[Opening Extracted entries section]

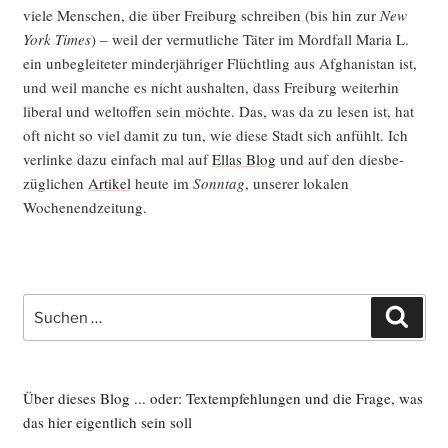
vie­le Men­schen, die über Frei­burg schrei­ben (bis hin zur
New
York Times
) – weil der ver­mut­li­che Täter im Mord­fall Maria L.
ein unbe­glei­te­ter min­der­jäh­ri­ger Flücht­ling aus Afgha­ni­stan ist,
und weil man­che es nicht aus­hal­ten, dass Frei­burg wei­ter­hin
libe­ral und welt­of­fen sein möch­te. Das, was da zu lesen ist, hat
oft nicht so viel damit zu tun, wie die­se Stadt sich anfühlt. Ich
ver­lin­ke dazu ein­fach mal auf
Ellas Blog
und auf den dies­be­
züg­li­chen
Arti­kel
heu­te im
Sonn­tag
, unse­rer loka­len
Wochenendzeitung.
Suche
Such
nach:
Über dieses Blog ... oder: Textempfehlungen und die Frage, was
das hier eigentlich sein soll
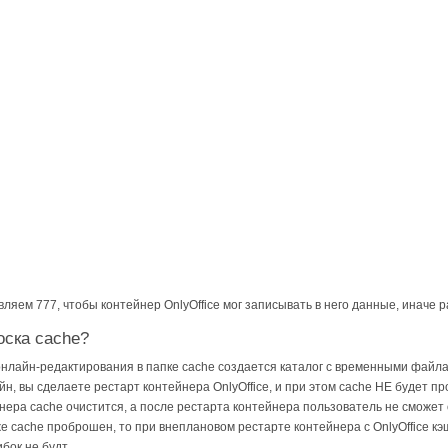
ляем 777, чтобы контейнер OnlyOffice мог записывать в него данные, иначе р
оска cache?
нлайн-редактирования в папке cache создается каталог с временными файлами
н, вы сделаете рестарт контейнера OnlyOffice, и при этом cache НЕ будет пр
нера cache очистится, а после рестарта контейнера пользователь не сможет 
е cache проброшен, то при внеплановом рестарте контейнера с OnlyOffice кэш
бок не будт.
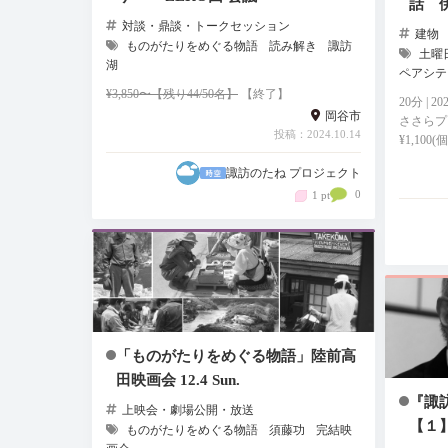
話 
対談・鼎談・トークセッション
建物
ものがたりをめぐる物語
読み解き
諏訪
土曜
湖
ペアシテ
¥3,850〜【残り44/50名】
【終了】
20分 | 2
岡谷市
ささらプ
投稿：2024.10.14
¥1,100(
諏訪のたね プロジェクト
0
1 pt
「ものがたりをめぐる物語」陸前高
田映画会 12.4 Sun.
『諏
上映会・劇場公開・放送
【１
ものがたりをめぐる物語
須藤功
完結映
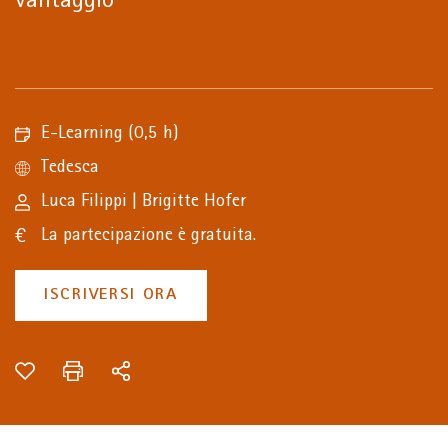
vantaggio
E-Learning
(0,5 h)
Tedesca
Luca Filippi
|
Brigitte Hofer
La partecipazione è gratuita.
ISCRIVERSI ORA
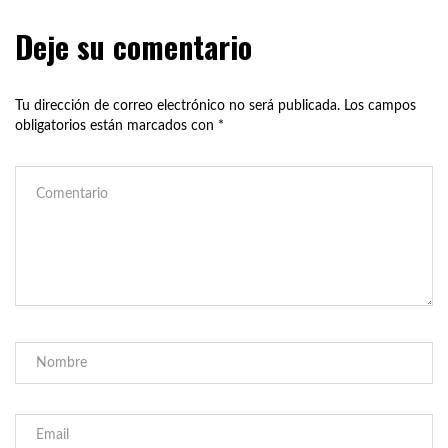
Deje su comentario
Tu dirección de correo electrónico no será publicada.
Los campos
obligatorios están marcados con
*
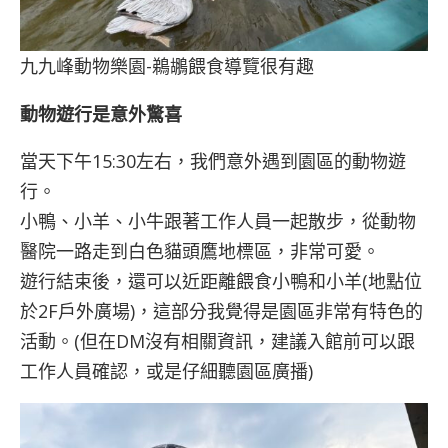
九九峰動物樂園-鵜鶘餵食導覽很有趣
動物遊行是意外驚喜
當天下午15:30左右，我們意外遇到園區的動物遊
行。
小鴨、小羊、小牛跟著工作人員一起散步，從動物
醫院一路走到白色貓頭鷹地標區，非常可愛。
遊行結束後，還可以近距離餵食小鴨和小羊(地點位
於2F戶外廣場)，這部分我覺得是園區非常有特色的
活動。(但在DM沒有相關資訊，建議入館前可以跟
工作人員確認，或是仔細聽園區廣播)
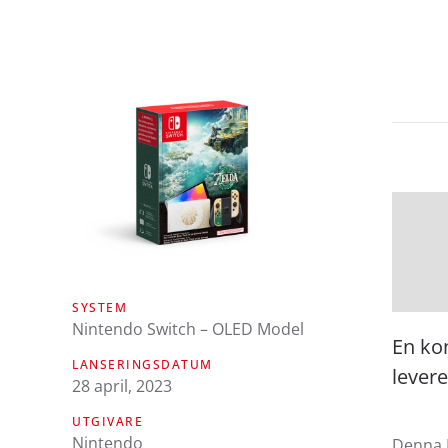
SYSTEM
Nintendo Switch – OLED Model
En ko
LANSERINGSDATUM
levere
28 april, 2023
UTGIVARE
Nintendo
Denna N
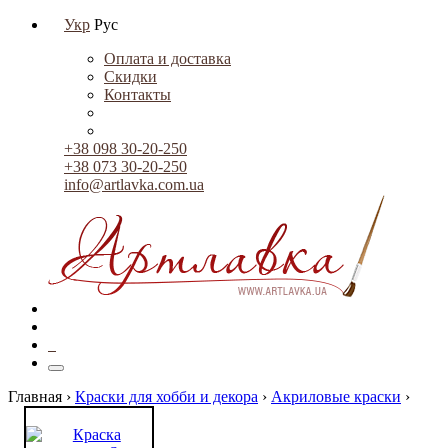
Укр
Рус
Оплата и доставка
Скидки
Контакты
+38 098 30-20-250
+38 073 30-20-250
info@artlavka.com.ua
0
Главная ›
Краски для хобби и декора
›
Акриловые краски
›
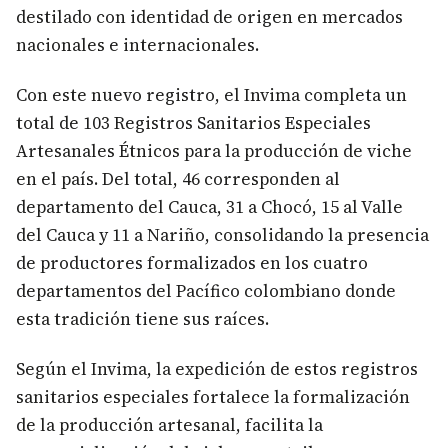
destilado con identidad de origen en mercados
nacionales e internacionales.
Con este nuevo registro, el Invima completa un
total de 103 Registros Sanitarios Especiales
Artesanales Étnicos para la producción de viche
en el país. Del total, 46 corresponden al
departamento del Cauca, 31 a Chocó, 15 al Valle
del Cauca y 11 a Nariño, consolidando la presencia
de productores formalizados en los cuatro
departamentos del Pacífico colombiano donde
esta tradición tiene sus raíces.
Según el Invima, la expedición de estos registros
sanitarios especiales fortalece la formalización
de la producción artesanal, facilita la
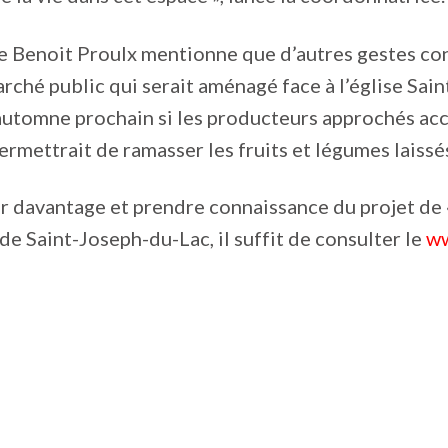
re Benoit Proulx mentionne que d’autres gestes conc
rché public qui serait aménagé face à l’église Sai
automne prochain si les producteurs approchés acc
ermettrait de ramasser les fruits et légumes laissé
r davantage et prendre connaissance du projet de 
de Saint-Joseph-du-Lac, il suffit de consulter le
ww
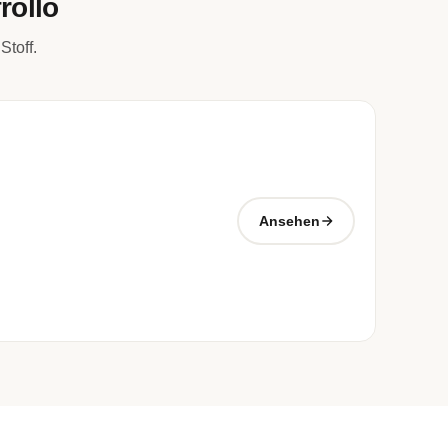
rollo
Stoff.
Ansehen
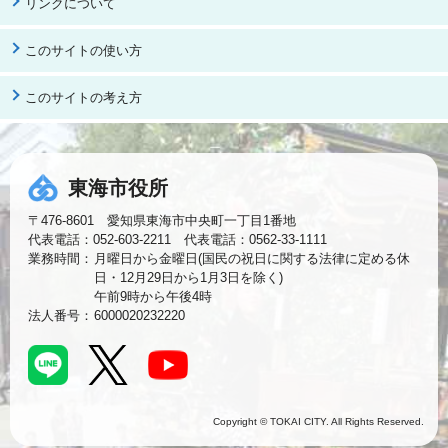
リンクについて
このサイトの使い方
このサイトの考え方
東海市役所
〒476-8601 愛知県東海市中央町一丁目1番地
代表電話：052-603-2211 代表電話：0562-33-1111
業務時間：
月曜日から金曜日(国民の祝日に関する法律に定める休
日・12月29日から1月3日を除く)
午前9時から午後4時
法人番号：
6000020232220
Copyright © TOKAI CITY. All Rights Reserved.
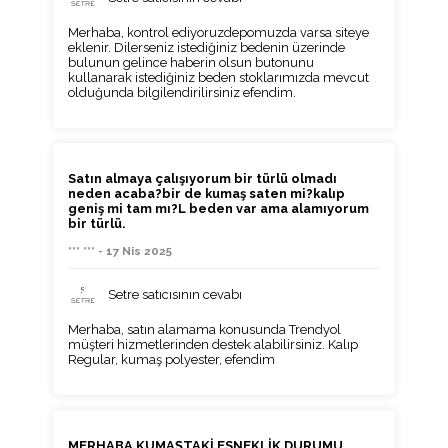
Merhaba, kontrol ediyoruzdepomuzda varsa siteye
eklenir. Dilerseniz istediğiniz bedenin üzerinde
bulunun gelince haberin olsun butonunu
kullanarak istediğiniz beden stoklarımızda mevcut
olduğunda bilgilendirilirsiniz efendim.
Satın almaya çalışıyorum bir türlü olmadı
neden acaba?bir de kumaş saten mi?kalıp
geniş mi tam mı?L beden var ama alamıyorum
bir türlü.
*** *** - 17 Nis 2025
Setre satıcısının cevabı
Merhaba, satın alamama konusunda Trendyol
müşteri hizmetlerinden destek alabilirsiniz. Kalıp
Regular, kumaş polyester, efendim
MERHABA KUMAŞTAKİ ESNEKLİK DURUMU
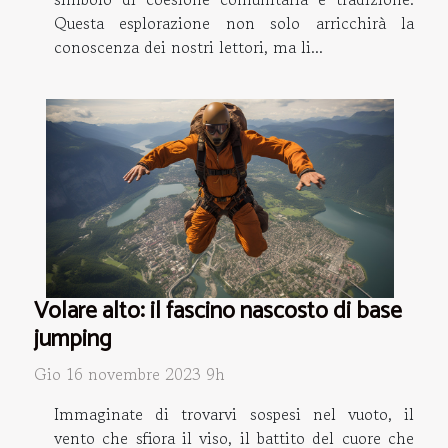
Questa esplorazione non solo arricchirà la
conoscenza dei nostri lettori, ma li...
Volare alto: il fascino nascosto di base
jumping
Gio 16 novembre 2023 9h
Immaginate di trovarvi sospesi nel vuoto, il
vento che sfiora il viso, il battito del cuore che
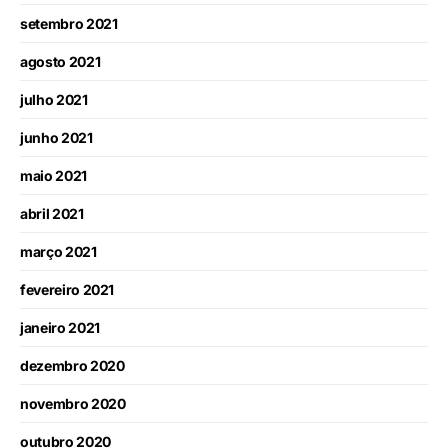
setembro 2021
agosto 2021
julho 2021
junho 2021
maio 2021
abril 2021
março 2021
fevereiro 2021
janeiro 2021
dezembro 2020
novembro 2020
outubro 2020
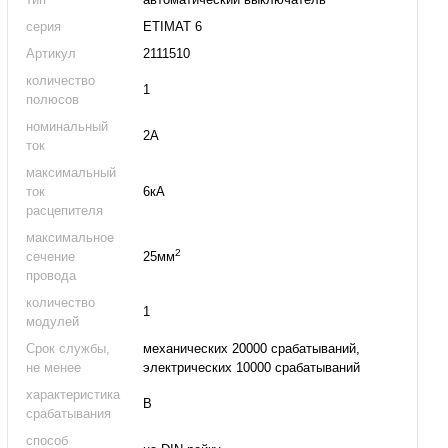
серия
ETIMAT 6
Артикул
2111510
количество
1
полюсов
номинальный
2А
ток
максимальный
ток
6кА
расцепителя
максимальное
2
сечение
25мм
провода
количество
1
модулей
Срок службы,
механических 20000 срабатываний,
не менее
электрических 10000 срабатываний
характеристика
B
срабатывания
способ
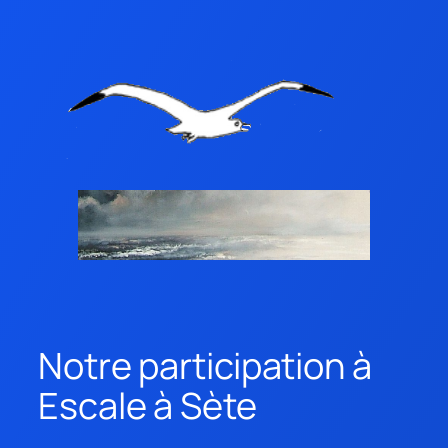
Notre participation à
Escale à Sète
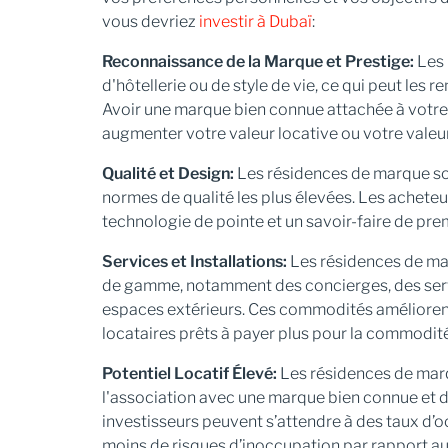
vous devriez
investir à Dubaï
:
Reconnaissance de la Marque et Prestige:
Les 
d'hôtellerie ou de style de vie, ce qui peut les r
Avoir une marque bien connue attachée à votre 
augmenter votre valeur locative ou votre valeu
Qualité et Design:
Les résidences de marque son
normes de qualité les plus élevées. Les achet
technologie de pointe et un savoir-faire de pre
Services et Installations:
Les résidences de ma
de gamme, notamment des concierges, des servi
espaces extérieurs. Ces commodités améliorent l
locataires prêts à payer plus pour la commodité 
Potentiel Locatif Élevé:
Les résidences de marq
l'association avec une marque bien connue et d
investisseurs peuvent s’attendre à des taux d’oc
moins de risques d’inoccupation par rapport a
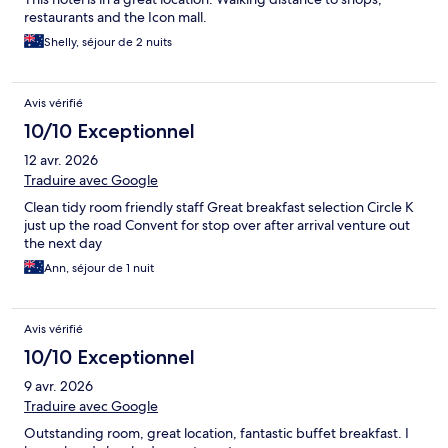
restaurants and the Icon mall.
Shelly, séjour de 2 nuits
Avis vérifié
10/10 Exceptionnel
12 avr. 2026
Traduire avec Google
Clean tidy room friendly staff Great breakfast selection Circle K
just up the road Convent for stop over after arrival venture out
the next day
Ann, séjour de 1 nuit
Avis vérifié
10/10 Exceptionnel
9 avr. 2026
Traduire avec Google
Outstanding room, great location, fantastic buffet breakfast. I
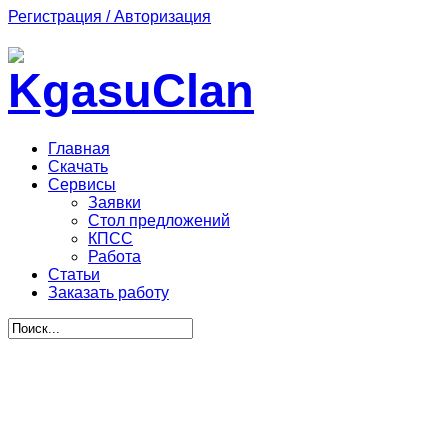
Регистрация / Авторизация
Главная
Скачать
Сервисы
Заявки
Стол предложений
КПСС
Работа
Статьи
Заказать работу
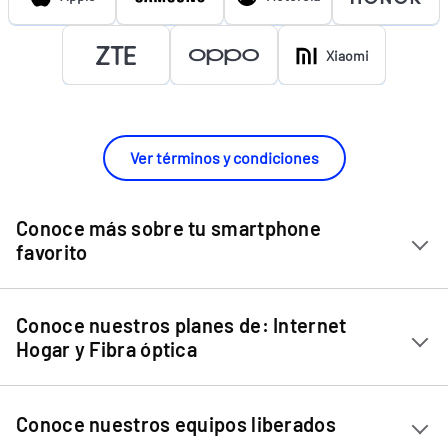
Xiaomi
Ver términos y condiciones
Conoce más sobre tu smartphone
favorito
Chip Entel
Conoce nuestros planes de: Internet
Apple iPhone 11
Hogar y Fibra óptica
Apple iPhone 12 Mini
Internet Hogar
Apple iPhone 12
Conoce nuestros equipos liberados
Fibra Óptica
Apple iPhone 13 Mini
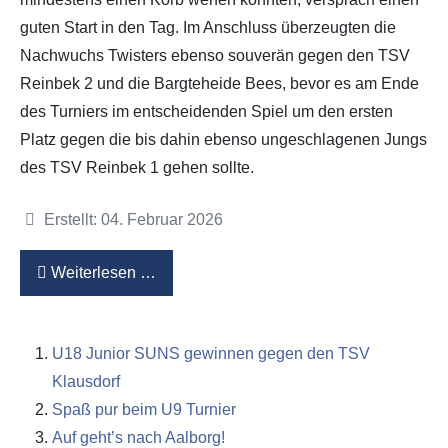
guten Start in den Tag. Im Anschluss überzeugten die
Nachwuchs Twisters ebenso souverän gegen den TSV
Reinbek 2 und die Bargteheide Bees, bevor es am Ende
des Turniers im entscheidenden Spiel um den ersten
Platz gegen die bis dahin ebenso ungeschlagenen Jungs
des TSV Reinbek 1 gehen sollte.
Details
Erstellt: 04. Februar 2026
Weiterlesen …
U18 Junior SUNS gewinnen gegen den TSV
Klausdorf
Spaß pur beim U9 Turnier
Auf geht’s nach Aalborg!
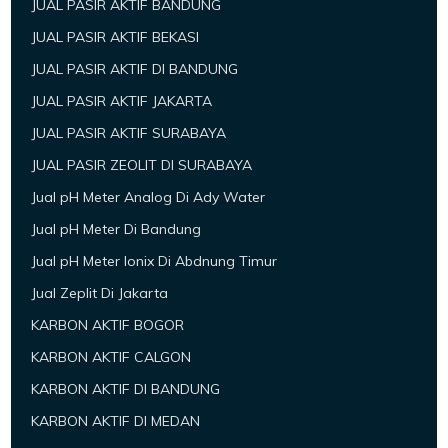
JUAL PASIR AKTIF BANDUNG
JUAL PASIR AKTIF BEKASI
JUAL PASIR AKTIF DI BANDUNG
JUAL PASIR AKTIF JAKARTA
JUAL PASIR AKTIF SURABAYA
JUAL PASIR ZEOLIT DI SURABAYA
Jual pH Meter Analog Di Ady Water
Jual pH Meter Di Bandung
Jual pH Meter Ionix Di Abdnung Timur
Jual Zeplit Di Jakarta
KARBON AKTIF BOGOR
KARBON AKTIF CALGON
KARBON AKTIF DI BANDUNG
KARBON AKTIF DI MEDAN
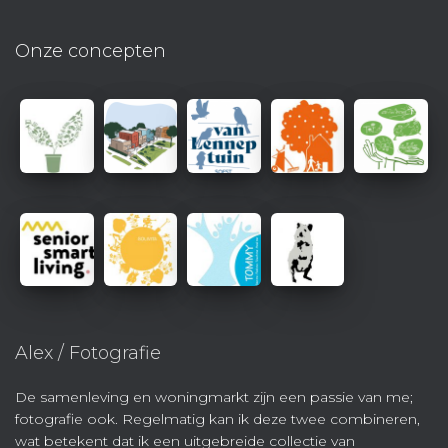
Onze concepten
Alex / Fotografie
De samenleving en woningmarkt zijn een passie van me;
fotografie ook. Regelmatig kan ik deze twee combineren,
wat betekent dat ik een uitgebreide collectie van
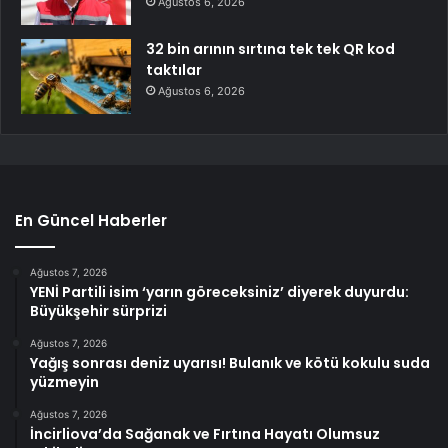
Ağustos 6, 2026
32 bin arının sırtına tek tek QR kod
taktılar
Ağustos 6, 2026
En Güncel Haberler
Ağustos 7, 2026
YENİ Partili isim ‘yarın göreceksiniz’ diyerek duyurdu:
Büyükşehir sürprizi
Ağustos 7, 2026
Yağış sonrası deniz uyarısı! Bulanık ve kötü kokulu suda
yüzmeyin
Ağustos 7, 2026
İncirliova’da Sağanak ve Fırtına Hayatı Olumsuz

[Closing Extracted entries section]

Assigned task: Your task is to copy each line of the entries that includes the word "plus".

Completed task:
normes de qualité les plus élevées. Les achet
locataires prêts à payer plus pour la commodité 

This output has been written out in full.